I was looking at the raw data from RNAi experiements and tried to calculate the pearson’s correlation of each gene to my gene of interest, but when I look at the top 100 on my list it is very different from the top 100 co-dependencies showed in the DepMap page. (I ordered my list with absolute value as it was done for the list on the webpage)
I cross-checked whether it was because the non-coding RNA were filtered out, genes with few overlapping data points (cell lines in which both genes are tested), or it has a high standard error, but none of them seems to be a solid criterion that would do the filtering. Does anyone know how these genes shown in the webpage is filtered?
I check again. There are actually only 84 entries in the top 100 co-dependencies in my gene of interest which is MYC. And there are just 16 genes with a single gene id with higher correlation with MYC than the last entry in the top 100 list provided on the website. The filtering seems to be whether the entry has a unique ID, in case anyone needs to know.
I’m not sure I follow what you’re describing. I tried to reproduce this, and downloading the CRISPR top 100 co-dependencies of MYC, I got a list of 100 genes, but for the RNAi I only got 91.
Are you looking at the RNAi dataset in particular?

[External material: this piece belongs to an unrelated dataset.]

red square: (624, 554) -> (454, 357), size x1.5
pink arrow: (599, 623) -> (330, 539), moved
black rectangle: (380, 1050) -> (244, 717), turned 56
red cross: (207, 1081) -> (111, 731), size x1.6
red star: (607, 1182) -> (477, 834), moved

I’ll need to investigate to confirm, but at least some point, we were reporting gene effects for genes that we couldn’t disambiguate (because the genes shared the sequence that was used for the guides). It’s been a while since I looked at the RNAi dataset, but if that’s still the case, I believe the portal filters those out when we load the data into the portal. (They exist in the raw data you can download, but it was unclear how to handle them in various places in the portal so we don’t load data for those.)

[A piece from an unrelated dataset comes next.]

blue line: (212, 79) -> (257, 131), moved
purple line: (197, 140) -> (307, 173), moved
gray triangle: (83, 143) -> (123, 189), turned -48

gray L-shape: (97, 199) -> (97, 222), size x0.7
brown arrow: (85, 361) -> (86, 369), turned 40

Yes I am looking at the RNAi dataset only. The list I have is only 84 gene long. And the last of the list is FCN2. If I just do the calculation with the raw data, there are 111 genes (or 112 depending on if you include MYC) above FCN2. Excluding MYC and the 11 genes with two IDs (assuming they are non-specific guide), there are 16 genes not on the list, which is exactly the number of genes the original list short of.
I guess you have seen something similar?